CS 6210: Matrix Computations

Approximation from Krylov subspaces

Author

David Bindel

Published

November 12, 2025

Approximation from a subspace

Our workhorse methods for solving large-scale systems involve two key ideas: relaxation to produce a sequence of ever-better approximations to a problem, and approximation from a subspace assumed to contain a good estimate to the solution (e.g. the subspace spanned by iterates of some relaxation method). Having dealt with the former, we now deal with the latter.

Suppose we wish to estimate the solution to a linear system \(Ax^{(*)} = b\) by an approximate solution \(\hat{x} \in \mathcal{V}\), where \(\mathcal{V}\) is some approximation subspace. How should we choose \(\hat{x}\)? There are three standard answers:

  • Least squares: Minimize \(\|A\hat{x}-b\|_M^2\) for some \(M\).

  • Optimization: If \(A\) is SPD, minimize \(\phi(x) = \frac{1}{2} x^T A x - x^T b\) over \(\mathcal{V}\).

  • Galerkin: Choose \(A\hat{x}-b \perp \mathcal{W}\) for some test space \(\mathcal{W}\). In Bubnov-Galerkin, \(\mathcal{W}= \mathcal{V}\); otherwise we have a Petrov-Galerkin method.

These three methods are the standard approaches used in all the methods we will consider. Of course, they are not the only possibilities. For example, we might choose \(\hat{x}\) to minimize the residual in some non-Euclidean norm, or we might more generally choose \(\hat{x}\) by optimizing some non-quadratic loss function. But these approaches lead to optimization problems that cannot be immediately solved by linear algebra methods.

The three approaches are closely connected in many ways:

  • Suppose \(\hat{x}\) is the least squares solution. Then the normal equations give that \(A\hat{x}-b \perp M A\mathcal{V}\); this is a (Petrov-)Galerkin condition.

  • Similarly, suppose \(\hat{x}\) minimizes \(\phi(x)\) over the space \(\mathcal{V}\). Then for any \(\delta x \in \mathcal{V}\) we must have \[ \delta \phi = \delta x^T (Ax-b) = 0, \] i.e. \(Ax-b \perp \mathcal{V}\). This is a (Bubnov-)Galerkin condition.
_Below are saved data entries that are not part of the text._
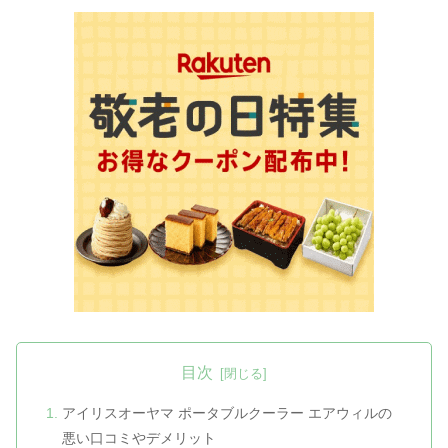
目次
アイリスオーヤマ ポータブルクーラー エアウィルの
悪い口コミやデメリット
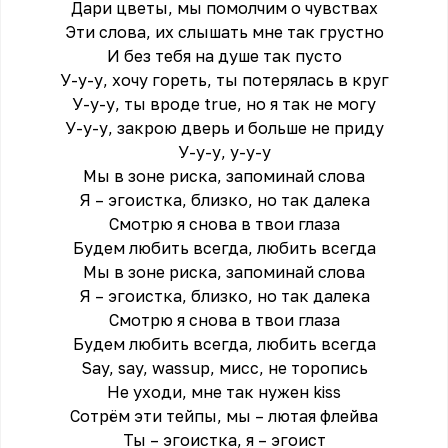
Дари цветы, мы помолчим о чувствах
Эти слова, их слышать мне так грустно
И без тебя на душе так пусто
У-у-у, хочу гореть, ты потерялась в круг
У-у-у, ты вроде true, но я так не могу
У-у-у, закрою дверь и больше не приду
У-у-у, у-у-у
Мы в зоне риска, запоминай слова
Я – эгоистка, близко, но так далека
Смотрю я снова в твои глаза
Будем любить всегда, любить всегда
Мы в зоне риска, запоминай слова
Я – эгоистка, близко, но так далека
Смотрю я снова в твои глаза
Будем любить всегда, любить всегда
Say, say, wassup, мисс, не торопись
Не уходи, мне так нужен kiss
Сотрём эти тейпы, мы – лютая флейва
Ты – эгоистка, я – эгоист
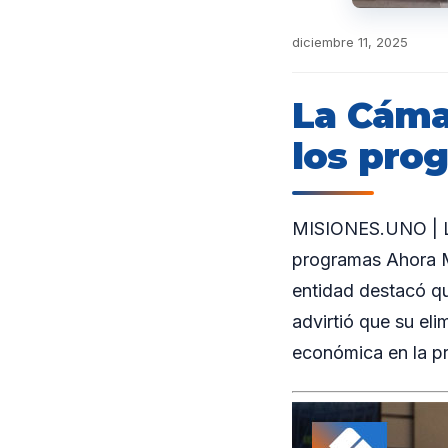
diciembre 11, 2025
La Cáma
los pro
MISIONES.UNO | La
programas Ahora M
entidad destacó qu
advirtió que su el
económica en la pr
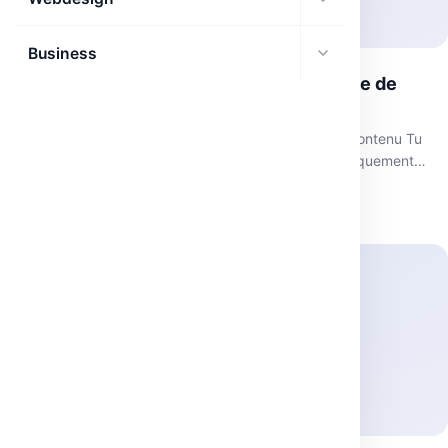
Business
CarouselMaker – Pour la génération simple de
carousel pour Instagram
2. CarouselMaker
Ultra simple pour batcher du contenu Tu
colles un article / texte Il transforme en slides automatiquement
Génère…
avril 10, 2026
·
1 min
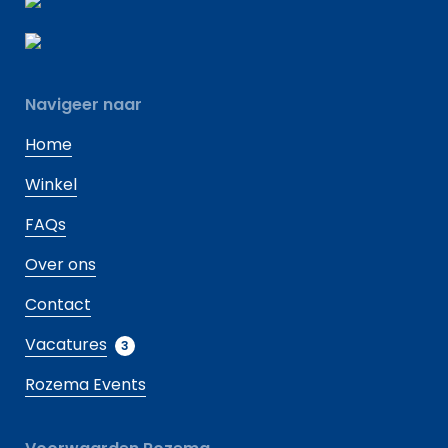
Navigeer naar
Home
Winkel
FAQs
Over ons
Contact
Vacatures
3
Rozema Events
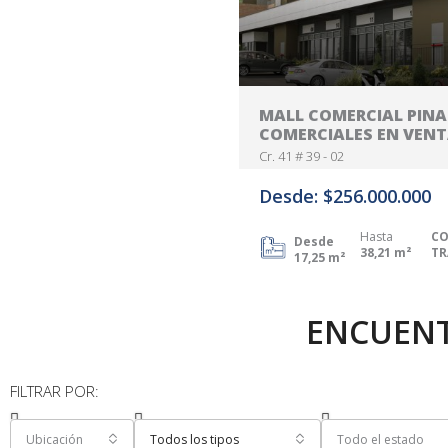
MALL COMERCIAL PINA
COMERCIALES EN VEN
Cr. 41 # 39 - 02
Desde: $256.000.000
Hasta
CO
Desde
38,21 m²
TR
17,25 m²
ENCUEN
FILTRAR POR:
Ubicación
Todos los tipos
Todo el estado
  • If \(x\) is the least squares solution, then by definition we minimize \[ \frac{1}{2} \|Ax-b\|_M^2 = \frac{1}{2} x^T A^T M A x - x^T A^T M b + \frac{1}{2} b^T M b, \] i.e. we have the optimization objective for the normal equation SPD system \(A^T M A x - A^T M b = 0\), plus a constant.

  • Note that if \(A\) is SPD, then we can express \(\phi\) with respect to the \(A^{-1}\) norm as \[ \phi(x) = \frac{1}{2} \|Ax-b\|_{A^{-1}}^2 - \frac{1}{2} b^T A^{-1} b, \] so choosing \(\hat{x}\) by minimizing \(\phi(x)\) is equivalent to minimizing the \(A^{-1}\) norm of the residual.

  • Alternately, write \(\phi(x)\) as \[ \phi(x) = \frac{1}{2} \|x-A^{-1} b\|_A^2 - \frac{1}{2} b^T A^{-1} b, \] and so choosing \(\hat{x}\) by minimizing \(\phi(x)\) is also equivalent to minimizing the \(A\) norm of the error.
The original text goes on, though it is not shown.